Rencontrant le président du CNSA, Joseph Olenghankoy, le CIC affirme que sa mission est « purement pastorale ». Selon Hans Küng, théologien et philosophe, « la paix durable ne peut être imposée par la politique seule, elle naît du dialogue et de la réconciliation des consciences ». La démarche du CIC illustre ce principe : créer un cadre moral et spirituel favorable au dialogue inclusif, avant que les discussions politiques ne prennent forme.

Confiance et inclusivité : baliser le chemin

L’archevêque Dodo Kamba insiste sur le rôle de pasteur pour « instaurer un climat de confiance et garantir l’inclusivité des futurs échanges ». Dans les travaux sur la psychologie sociale de la réconciliation, John Paul Lederach souligne que « la construction de la paix nécessite des processus où l’écoute et la confiance précèdent la négociation ». Ici, le CIC vise à transformer la méfiance en dialogue constructif.

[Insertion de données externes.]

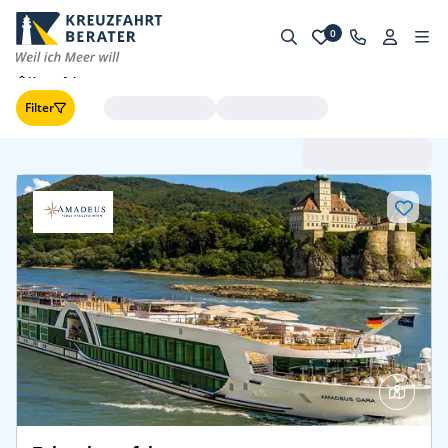
0
Kreuzfahrten
Filter
Abfahrt (frühste zuerst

Médiation régionale et coordination interconfessionnelle

Ouvert aux initiatives angolaises de médiation, le CIC maintient son autonomie pastorale. Comme l’indique Thomas O. Melia, expert en diplomatie et gouvernance, « la légitimité locale et la coordination avec les acteurs internationaux renforcent l’efficacité de la médiation ». La démarche du CIC illustre un équilibre subtil : soutenir le dialogue national tout en restant fidèle à sa mission religieuse et morale.

Vérité, pardon et cohésion nationale

S’inspirant de la Commission sud-africaine, le CIC plaide pour que les acteurs armés reconnaissent leurs torts et participent à la réconciliation. Le pape François rappelle que « la réconciliation est un chemin exigeant, mais indispensable pour guérir les blessures d’une société ». La Commission proposée pourrait prévenir la normalisation de la violence comme instrument politique et préparer un dialogue inclusif capable de fédérer les opinions divergentes.

Dans une RDC marquée par des tensions persistantes et des conflits armés, la voix religieuse devient un levier de paix et d’équilibre moral. Comme le soulignait Martin Luther King Jr., « La paix n’est pas l’absence de conflit, mais la capacité de le gérer par des moyens pacifiques ». La démarche du CIC incarne cet idéal : préparer le terrain pour un dialogue national inclusif, fondé sur la confiance, le pardon et la justice, avant que la politique ne reprenne son cours.